■ TASK REQUIREMENTS:
Go through the records below and set each one down exactly, leaving out any pictures.

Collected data
——————————
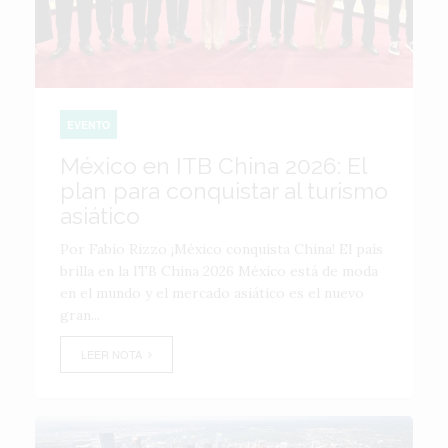
EVENTO
México en ITB China 2026: El
plan para conquistar al turismo
asiático
Por Fabio Rizzo ¡México conquista China! El país
brilla en la ITB China 2026 México está de moda
en el mundo y el mercado asiático es el nuevo
gran...
LEER NOTA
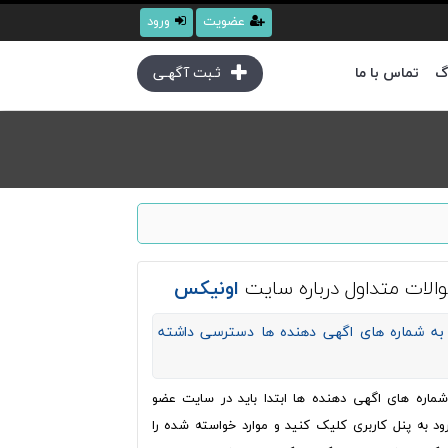
عضویت
ورود
گ
تماس با ما
ثـبت آگهـی
الات متداول درباره سایت
اونیکس
به شماره های اگهی دهنده ها دسترسی داشته
ره های اگهی دهنده ها ابتدا باید در سایت عضو
ود به پنل کاربری کلیک کنید و موارد خواسته شده را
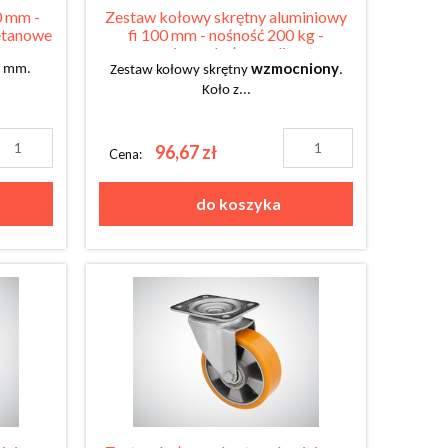
0 mm -
Zestaw kołowy skrętny aluminiowy
retanowe
fi 100 mm - nośność 200 kg -
wzmocniony - koło z poliuretanu
wzmocniony
80 mm.
Zestaw kołowy skrętny
.
Koło z...
96,67 zł
Cena:
do koszyka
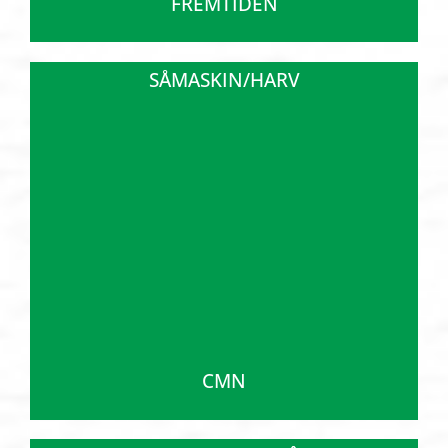
FREMTIDEN
SÅMASKIN/HARV
CMN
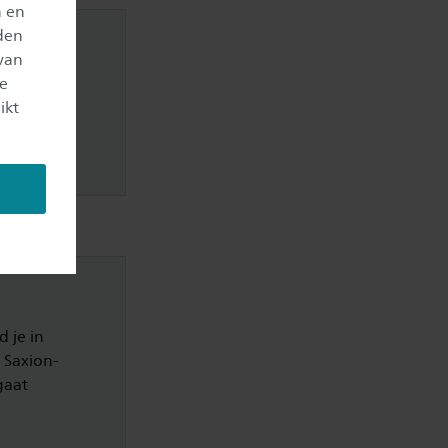
n en
den
van
DF via de
je
ikt
 je in
 Saxion-
gaat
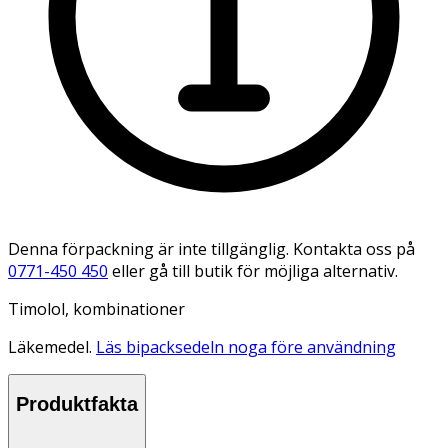
Denna förpackning är inte tillgänglig. Kontakta oss på
0771-450 450
eller gå till butik för möjliga alternativ.
Timolol, kombinationer
Läkemedel.
Läs bipacksedeln noga före användning
Produktfakta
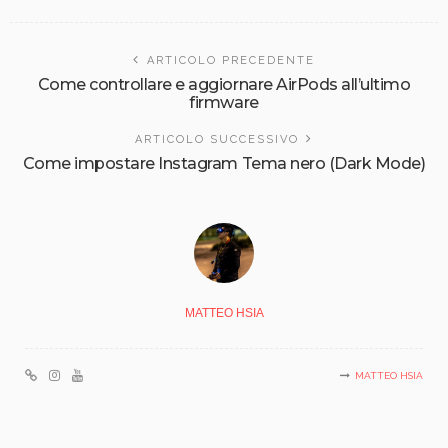
ARTICOLO PRECEDENTE
Come controllare e aggiornare AirPods all’ultimo
firmware
ARTICOLO SUCCESSIVO
Come impostare Instagram Tema nero (Dark Mode)
MATTEO HSIA
MATTEO HSIA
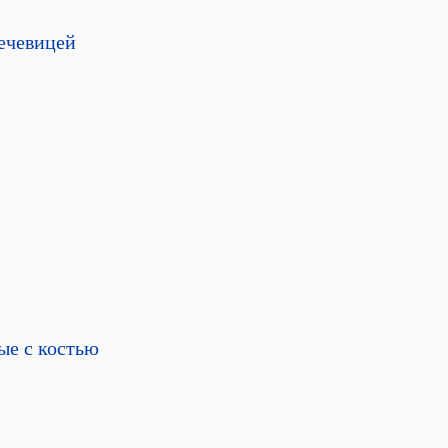
ечевицей
ые с костью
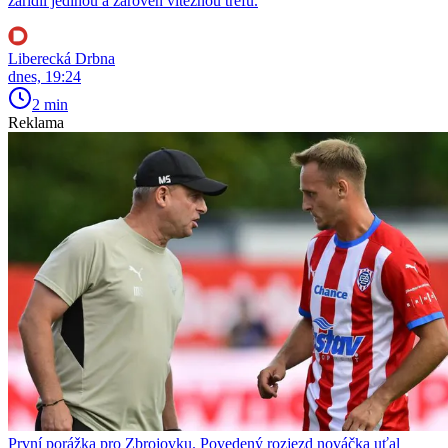
zařídil jedinou a zároveň vítěznou trefu.
Liberecká Drbna
dnes, 19:24
2 min
Reklama
První porážka pro Zbrojovku. Povedený rozjezd nováčka uťal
——————————
■ RESPONSE FOR THIS EXERCISE:
EVENTO
México en ITB China 2026: El
plan para conquistar al turismo
asiático
Por Fabio Rizzo ¡México conquista China! El país
brilla en la ITB China 2026 México está de moda
en el mundo y el mercado asiático es el nuevo
gran...
LEER NOTA
عضویت
ورود
گ
تماس با ما
ثـبت آگهـی
الات متداول درباره سایت
اونیکس
به شماره های اگهی دهنده ها دسترسی داشته
ره های اگهی دهنده ها ابتدا باید در سایت عضو
ود به پنل کاربری کلیک کنید و موارد خواسته شده را
0 mm -
Zestaw kołowy skrętny aluminiowy
retanowe
fi 100 mm - nośność 200 kg -
wzmocniony - koło z poliuretanu
wzmocniony
80 mm.
Zestaw kołowy skrętny
.
Koło z...
96,67 zł
Cena:
do koszyka
FREMTIDEN
SÅMASKIN/HARV
CMN
n en
den
van
DF via de
je
ikt
 je in
 Saxion-
gaat
Denna förpackning är inte tillgänglig. Kontakta oss på
0771-450 450
eller gå till butik för möjliga alternativ.
Timolol, kombinationer
Läkemedel.
Läs bipacksedeln noga före användning
Produktfakta
ARTICOLO PRECEDENTE
Come controllare e aggiornare AirPods all’ultimo
firmware
ARTICOLO SUCCESSIVO
Come impostare Instagram Tema nero (Dark Mode)
MATTEO HSIA
MATTEO HSIA
ечевицей
ые с костью
zařídil jedinou a zároveň vítěznou trefu.
Liberecká Drbna
dnes, 19:24
2 min
Reklama
První porážka pro Zbrojovku. Povedený rozjezd nováčka uťal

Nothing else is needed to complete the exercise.